To do:
In the entries below, which lines run from the one with "Concursos da PF e PRF: uma abordagem" through the one with "richten zich op het herkennen van je sterke"? Repeat exactly those, both included, and no pictures.

____ Data provided

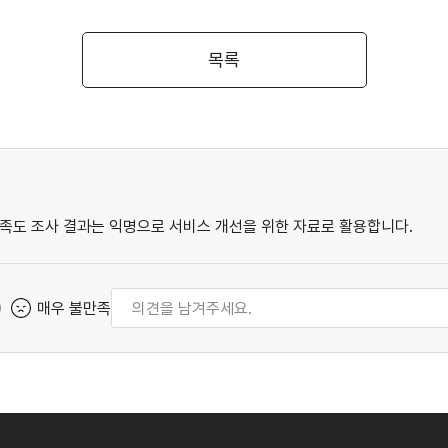
목록
족도 조사 결과는 익명으로 서비스 개선을 위한 자료로 활용합니다.
매우 불만족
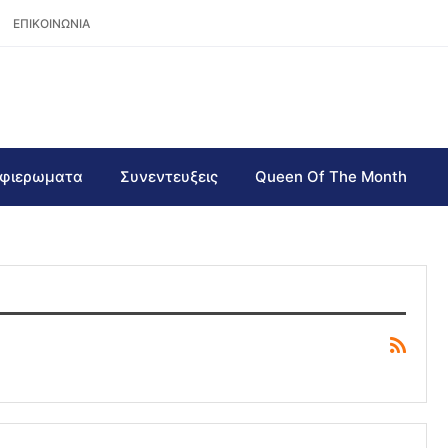
ΕΠΙΚΟΙΝΩΝΙΑ
φιερωματα
Συνεντευξεις
Queen Of The Month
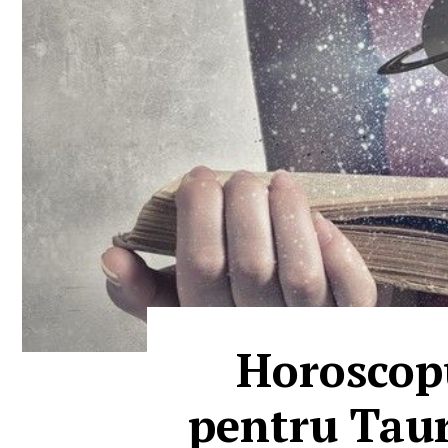
Horoscop
pentru Taur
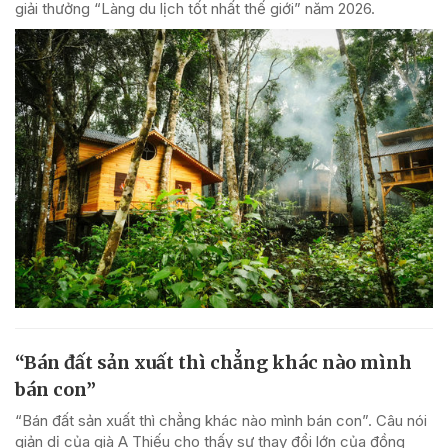
giải thưởng “Làng du lịch tốt nhất thế giới” năm 2026.
“Bán đất sản xuất thì chẳng khác nào mình
bán con”
“Bán đất sản xuất thì chẳng khác nào mình bán con”. Câu nói
giản dị của già A Thiếu cho thấy sự thay đổi lớn của đồng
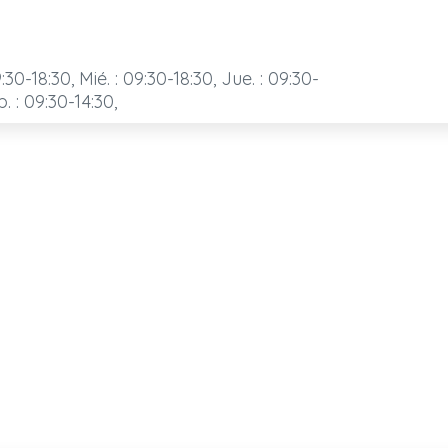
:30-18:30, Mié. : 09:30-18:30, Jue. : 09:30-
b. : 09:30-14:30,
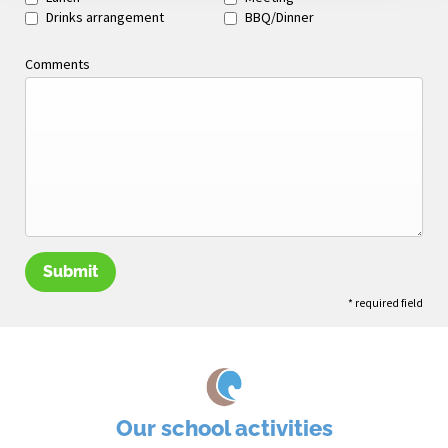
Drinks arrangement
BBQ/Dinner
Comments
Submit
* required field
Our school activities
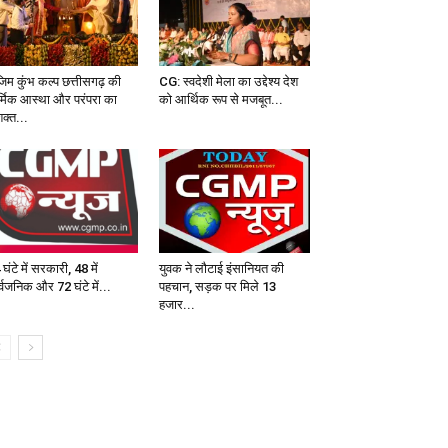
जिम कुंभ कल्प छत्तीसगढ़ की
CG: स्वदेशी मेला का उद्देश्य देश
र्मिक आस्था और परंपरा का
को आर्थिक रूप से मजबूत...
क्त...
घंटे में सरकारी, 48 में
युवक ने लौटाई इंसानियत की
्वजनिक और 72 घंटे में...
पहचान, सड़क पर मिले 13
हजार...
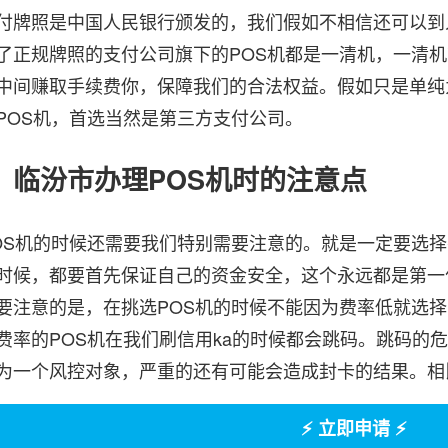
照是中国人民银行颁发的，我们假如不相信还可以到
了正规牌照的支付公司旗下的POS机都是一清机，一清
中间赚取手续费你，保障我们的合法权益。假如只是单纯
POS机，首选当然是第三方支付公司。
汾市办理POS机时的注意点
机的时候还需要我们特别需要注意的。就是一定要选择有
时候，都要首先保证自己的资金安全，这个永远都是第一
要注意的是，在挑选POS机的时候不能因为费率低就选择
费率的POS机在我们刷信用ka的时候都会跳码。跳码的
为一个风控对象，严重的还有可能会造成封卡的结果。相
⚡ 立即申请 ⚡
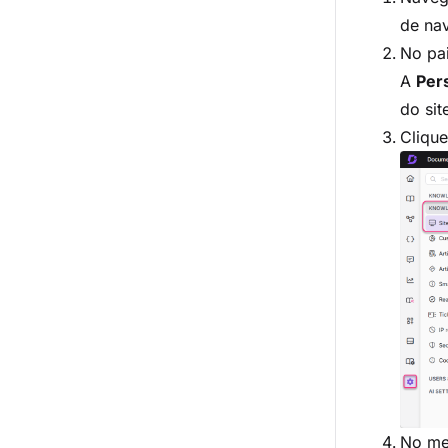
de na
No pa
A
Pers
do sit
Cliqu
No me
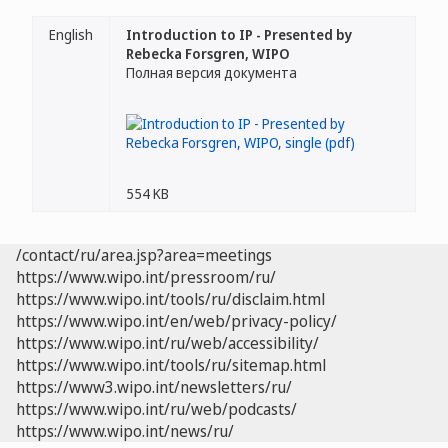
English
Introduction to IP - Presented by
Rebecka Forsgren, WIPO
Полная версия документа
554 KB
/contact/ru/area.jsp?area=meetings
https://www.wipo.int/pressroom/ru/
https://www.wipo.int/tools/ru/disclaim.html
https://www.wipo.int/en/web/privacy-policy/
https://www.wipo.int/ru/web/accessibility/
https://www.wipo.int/tools/ru/sitemap.html
https://www3.wipo.int/newsletters/ru/
https://www.wipo.int/ru/web/podcasts/
https://www.wipo.int/news/ru/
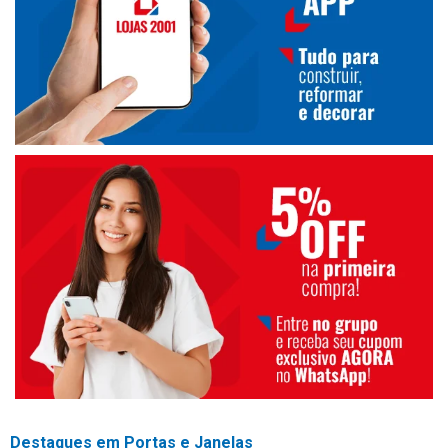
Destaques em Portas e Janelas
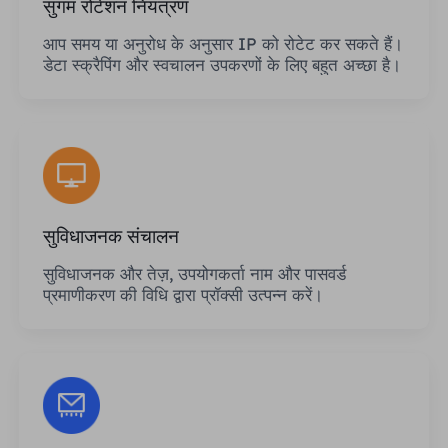
सुगम रोटेशन नियंत्रण
आप समय या अनुरोध के अनुसार IP को रोटेट कर सकते हैं।
डेटा स्क्रैपिंग और स्वचालन उपकरणों के लिए बहुत अच्छा है।
सुविधाजनक संचालन
सुविधाजनक और तेज़, उपयोगकर्ता नाम और पासवर्ड
प्रमाणीकरण की विधि द्वारा प्रॉक्सी उत्पन्न करें।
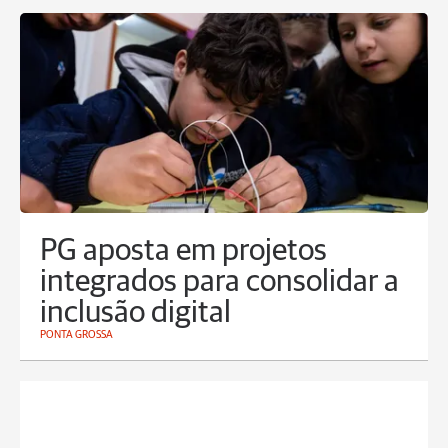
PG aposta em projetos
integrados para consolidar a
inclusão digital
PONTA GROSSA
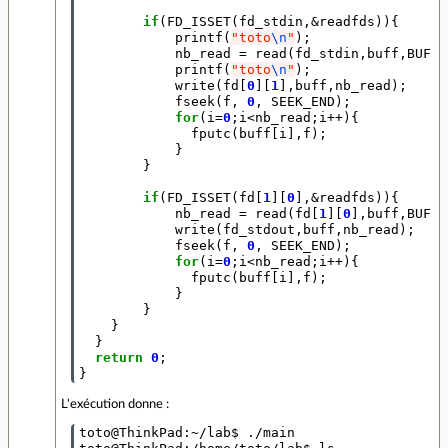
if
(
FD_ISSET
(
fd_stdin
,
&
readfds
)){
printf
(
"toto
\n
"
);
nb_read
=
read
(
fd_stdin
,
buff
,
BUFF_
printf
(
"toto
\n
"
);
write
(
fd
[
0
][
1
],
buff
,
nb_read
);
fseek
(
f
,
0
,
SEEK_END
);
for
(
i
=
0
;
i
<
nb_read
;
i
++
){
fputc
(
buff
[
i
],
f
);
}
}
if
(
FD_ISSET
(
fd
[
1
][
0
],
&
readfds
)){
nb_read
=
read
(
fd
[
1
][
0
],
buff
,
BUFF_
write
(
fd_stdout
,
buff
,
nb_read
);
fseek
(
f
,
0
,
SEEK_END
);
for
(
i
=
0
;
i
<
nb_read
;
i
++
){
fputc
(
buff
[
i
],
f
);
}
}
}
}
return
0
;
}
L'exécution donne :
toto@ThinkPad:~/lab$ ./main 
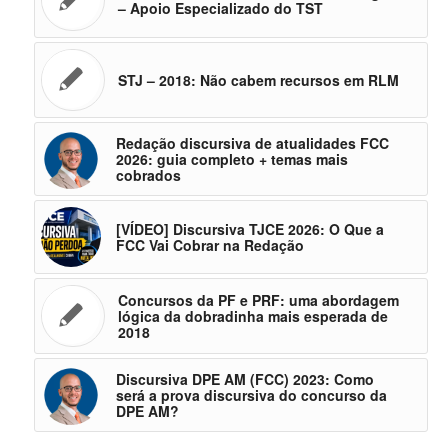
– Apoio Especializado do TST
STJ – 2018: Não cabem recursos em RLM
Redação discursiva de atualidades FCC
2026: guia completo + temas mais
cobrados
[VÍDEO] Discursiva TJCE 2026: O Que a
FCC Vai Cobrar na Redação
Concursos da PF e PRF: uma abordagem
lógica da dobradinha mais esperada de
2018
Discursiva DPE AM (FCC) 2023: Como
será a prova discursiva do concurso da
DPE AM?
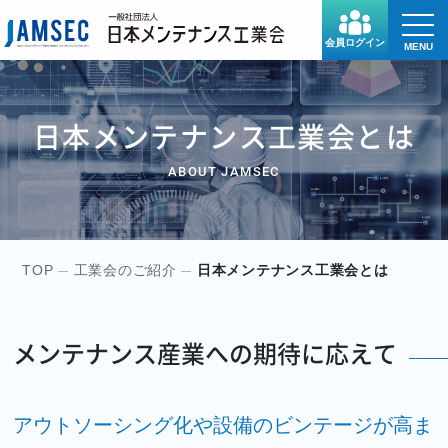
toggle
naviga
会員ログイン
MENU
日本メンテナンス工業会とは
ABOUT JAMSEC
TOP
工業会のご紹介
日本メンテナンス工業会とは
メンテナンス産業への期待に応えて
アウトソーシング化や設備のビンテージが高ま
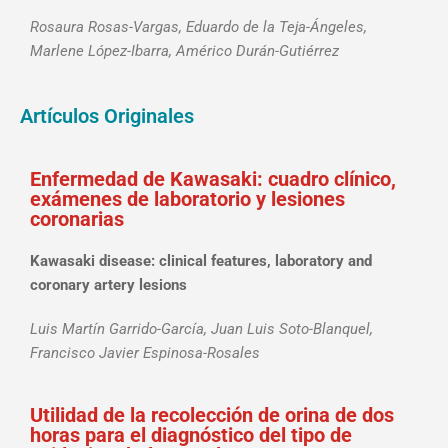
Rosaura Rosas-Vargas, Eduardo de la Teja-Ángeles,
Marlene López-Ibarra, Américo Durán-Gutiérrez
Artículos Originales
Enfermedad de Kawasaki: cuadro clínico,
exámenes de laboratorio y lesiones
coronarias
Kawasaki disease: clinical features, laboratory and
coronary artery lesions
Luis Martín Garrido-García, Juan Luis Soto-Blanquel,
Francisco Javier Espinosa-Rosales
Utilidad de la recolección de orina de dos
horas para el diagnóstico del tipo de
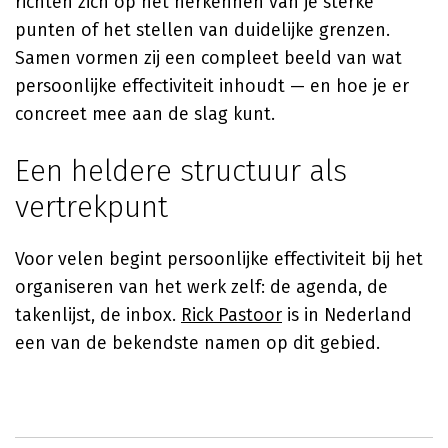
richten zich op het herkennen van je sterke
punten of het stellen van duidelijke grenzen.
Samen vormen zij een compleet beeld van wat
persoonlijke effectiviteit inhoudt — en hoe je er
concreet mee aan de slag kunt.
Een heldere structuur als
vertrekpunt
Voor velen begint persoonlijke effectiviteit bij het
organiseren van het werk zelf: de agenda, de
takenlijst, de inbox.
Rick Pastoor
is in Nederland
een van de bekendste namen op dit gebied.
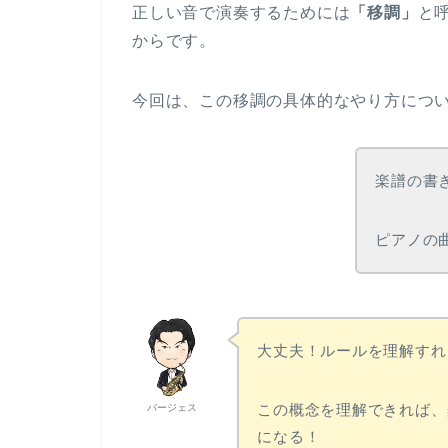
正しい音で演奏するためには
「移調」
と
からです。
今回は、この移調の具体的なやり方につ
楽譜の書
ピアノの
大丈夫！ルールを理解すれ
この概念を理解できれば、
バージェス
になる！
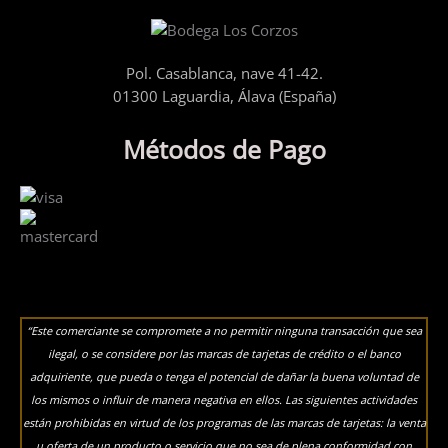
Pol. Casablanca, nave 41-42.
01300 Laguardia, Álava (España)
Métodos de Pago
“Este comerciante se compromete a no permitir ninguna transacción que sea
ilegal, o se considere por las marcas de tarjetas de crédito o el banco
adquiriente, que pueda o tenga el potencial de dañar la buena voluntad de
los mismos o influir de manera negativa en ellos. Las siguientes actividades
están prohibidas en virtud de los programas de las marcas de tarjetas: la venta
u oferta de un producto o servicio que no sea de plena conformidad con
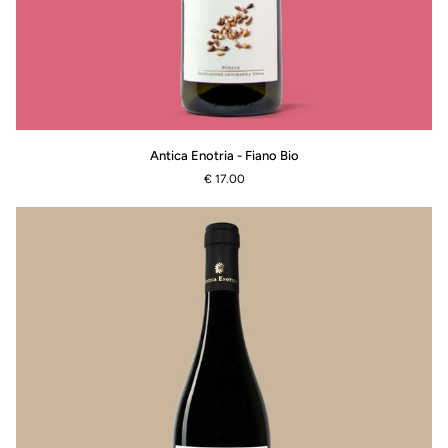
Antica
Antica Enotria - Fiano Bio
Enotria
€ 17.00
-
Fiano
Bio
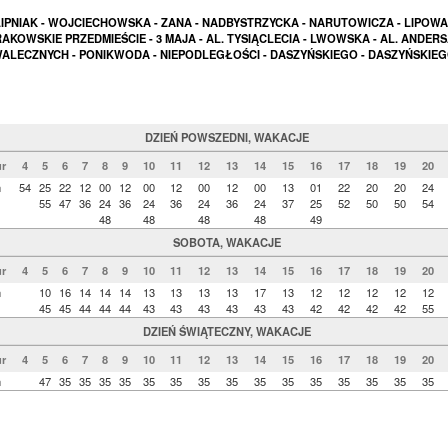
IPNIAK - WOJCIECHOWSKA - ZANA - NADBYSTRZYCKA - NARUTOWICZA - LIPOWA
AKOWSKIE PRZEDMIEŚCIE - 3 MAJA - AL. TYSIĄCLECIA - LWOWSKA - AL. ANDERS
ALECZNYCH - PONIKWODA - NIEPODLEGŁOŚCI - DASZYŃSKIEGO - DASZYŃSKIE
DZIEŃ POWSZEDNI, WAKACJE
r
4
5
6
7
8
9
10
11
12
13
14
15
16
17
18
19
20
n
54
25
22
12
00
12
00
12
00
12
00
13
01
22
20
20
24
55
47
36
24
36
24
36
24
36
24
37
25
52
50
50
54
48
48
48
48
49
SOBOTA, WAKACJE
r
4
5
6
7
8
9
10
11
12
13
14
15
16
17
18
19
20
n
10
16
14
14
14
13
13
13
13
17
13
12
12
12
12
12
45
45
44
44
44
43
43
43
43
43
43
42
42
42
42
55
DZIEŃ ŚWIĄTECZNY, WAKACJE
r
4
5
6
7
8
9
10
11
12
13
14
15
16
17
18
19
20
n
47
35
35
35
35
35
35
35
35
35
35
35
35
35
35
35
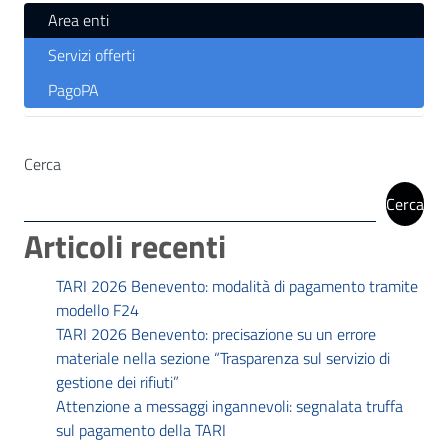
Area enti
Servizi offerti
PagoPA
Cerca
Cerca
Articoli recenti
TARI 2026 Benevento: modalità di pagamento tramite
modello F24
TARI 2026 Benevento: precisazione su un errore
materiale nella sezione “Trasparenza sul servizio di
gestione dei rifiuti”
Attenzione a messaggi ingannevoli: segnalata truffa
sul pagamento della TARI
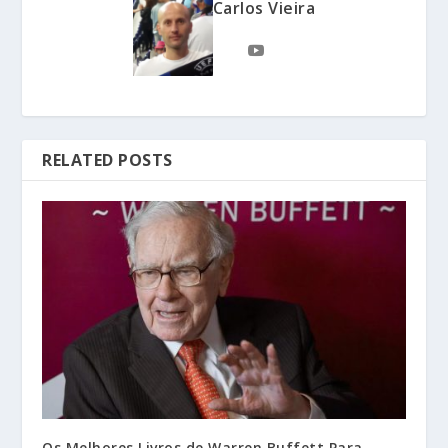
Carlos Vieira
RELATED POSTS
Os Melhores Livros de Warren Buffett Para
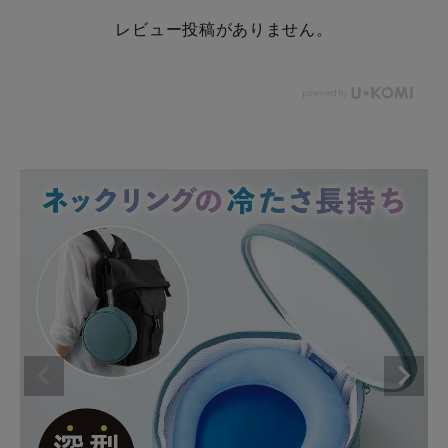
レビュー投稿がありません。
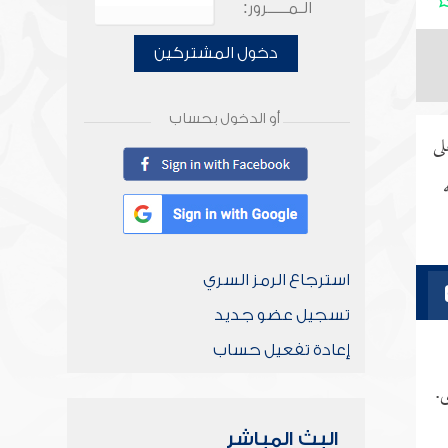
الـمـــــرور:
دخول المشتركين
أو الدخول بحساب
لى
استرجاع الرمز السري
تسجيل عضو جديد
إعادة تفعيل حساب
ى.
البث المباشر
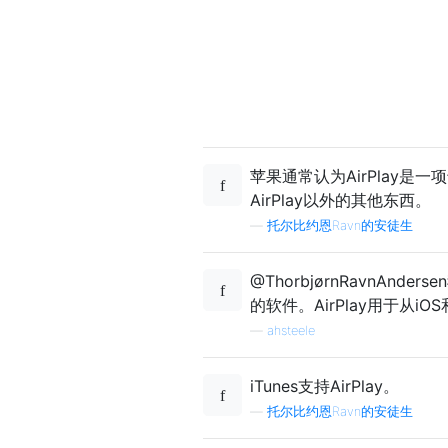
苹果通常认为AirPlay是一
AirPlay以外的其他东西。
—
托尔比约恩Ravn的安徒生
@ThorbjørnRavnAn
的软件。AirPlay用于从i
—
ahsteele
iTunes支持AirPlay。
—
托尔比约恩Ravn的安徒生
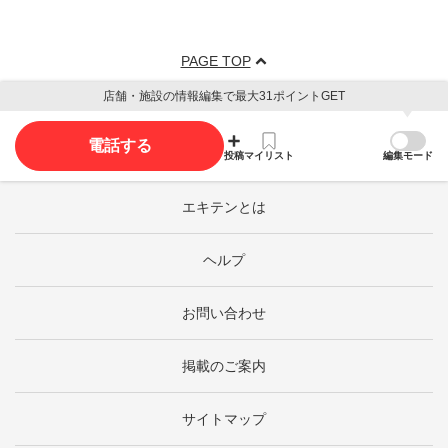
PAGE TOP
店舗・施設の情報編集で最大31ポイントGET
電話する
投稿
マイリスト
編集モード
エキテンとは
ヘルプ
お問い合わせ
掲載のご案内
サイトマップ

________

Answer area:
Concursos da PF e PRF: uma abordagem
lógica da dobradinha mais esperada de
2018
Discursiva DPE AM (FCC) 2023: Como
será a prova discursiva do concurso da
DPE AM?
toggle
naviga
会員ログイン
MENU
日本メンテナンス工業会とは
ABOUT JAMSEC
TOP
工業会のご紹介
日本メンテナンス工業会とは
メンテナンス産業への期待に応えて
アウトソーシング化や設備のビンテージが高ま
Rosaura Rosas-Vargas, Eduardo de la Teja-Ángeles,
Marlene López-Ibarra, Américo Durán-Gutiérrez
Artículos Originales
Enfermedad de Kawasaki: cuadro clínico,
exámenes de laboratorio y lesiones
coronarias
Kawasaki disease: clinical features, laboratory and
coronary artery lesions
Luis Martín Garrido-García, Juan Luis Soto-Blanquel,
Francisco Javier Espinosa-Rosales
Utilidad de la recolección de orina de dos
horas para el diagnóstico del tipo de
richten zich op het herkennen van je sterke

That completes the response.